Examine the records below. Report how many of their lines contain the word "Honsal", with no other content.

>>>

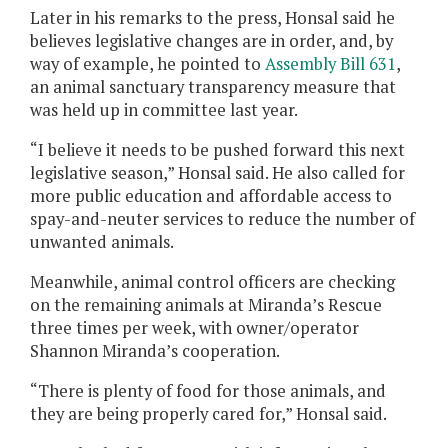
Later in his remarks to the press, Honsal said he
believes legislative changes are in order, and, by
way of example, he pointed to
Assembly Bill 631
,
an animal sanctuary transparency measure that
was held up in committee last year.
“I believe it needs to be pushed forward this next
legislative season,” Honsal said. He also called for
more public education and affordable access to
spay-and-neuter services to reduce the number of
unwanted animals.
Meanwhile, animal control officers are checking
on the remaining animals at Miranda’s Rescue
three times per week, with owner/operator
Shannon Miranda’s cooperation.
“There is plenty of food for those animals, and
they are being properly cared for,” Honsal said.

<<<

> **Output**
3